Dans l’espace qui nous concerne, elle est artificiellement organisée en une succession de champs d’inondation contrôlés ici appelés « casiers ».
Des périmètres endigués dans lesquels l’homme choisi, si besoin, d’ouvrir les vannes des déversoirs ou des vidanges (voir infographie)
Ils permettent ainsi d’amortir les crues, de sorte à protéger les aires urbaines de l’aval comme Mâcon et surtout Lyon.
Ici, les éleveurs récoltent leur fourrage au début de l’été et font paitre bovins et équins tant que la température l’autorise, de mai à octobre. Par chance, les crues majeures, susceptibles de submerger les digues de 5,20 m et d’inonder ces champs, surviennent généralement l’hiver, quand les bêtes sont rentrées et que le foin est récolté.
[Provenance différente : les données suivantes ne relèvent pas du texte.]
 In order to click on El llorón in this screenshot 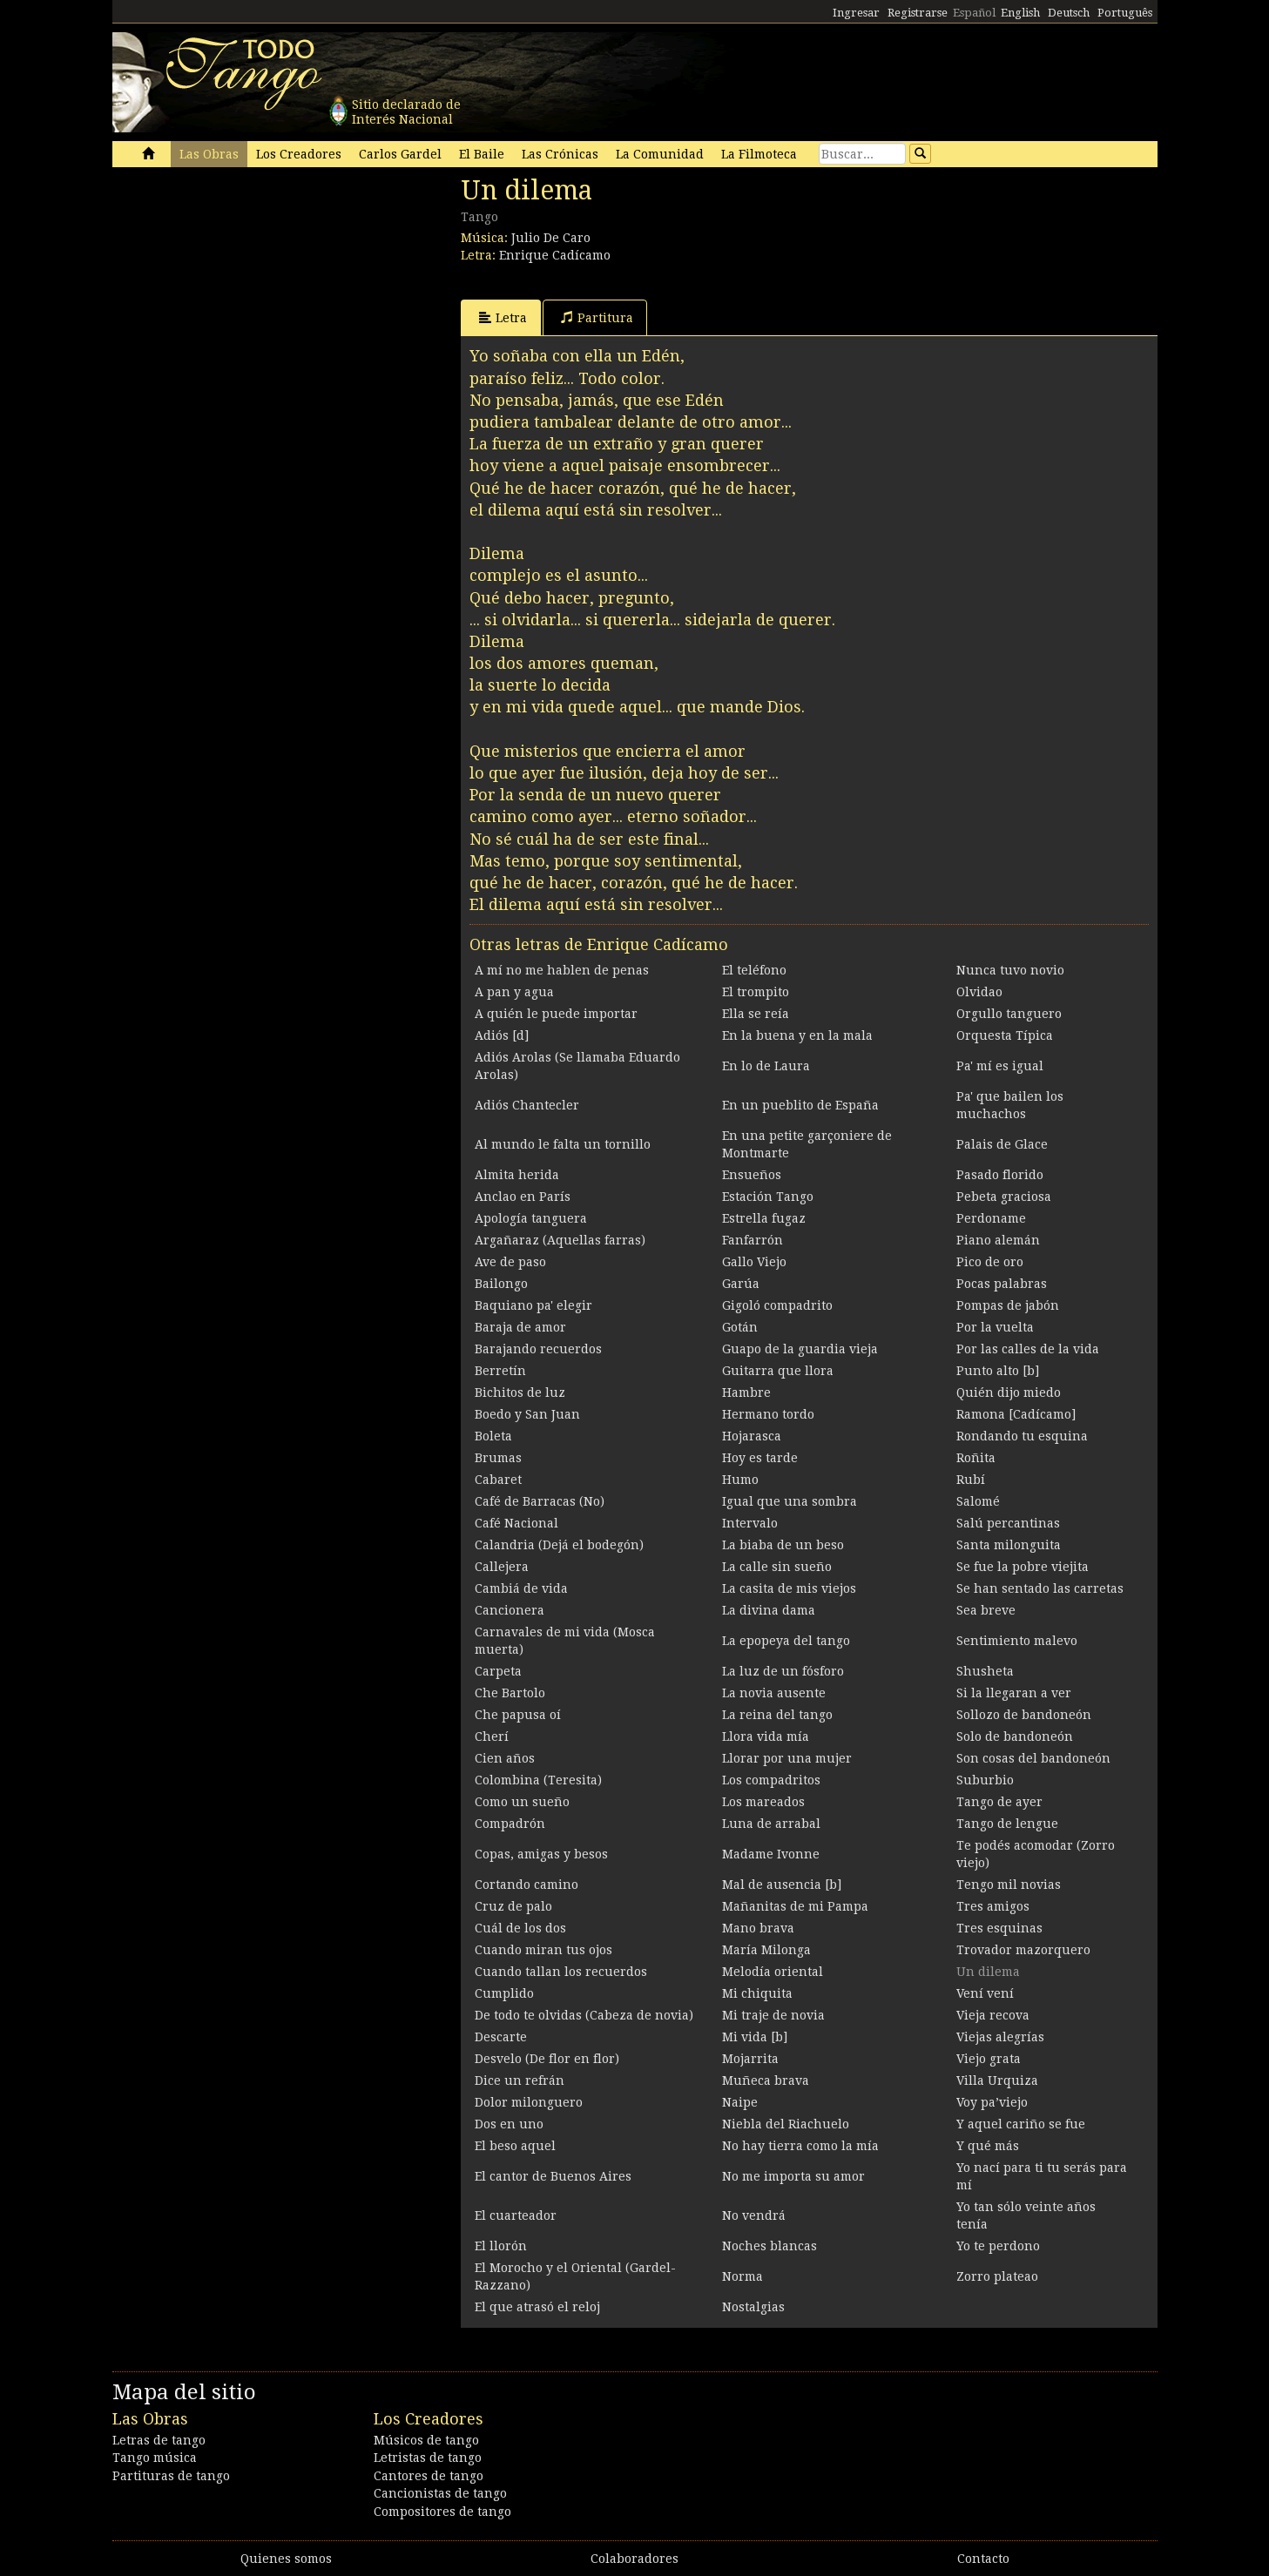 , I will do `click(501, 2246)`.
Ainsi, les hommes sont parvenus à concilier sur cet espace vulnérable, activité agricole, préservation de l’environnement et protection des espaces urbains contre les crues.
Un équilibre essentiel assuré par les agriculteurs locaux, qui de tout temps, actionnent les vannes des casiers et des nombreux fossés qui drainent la Prairie.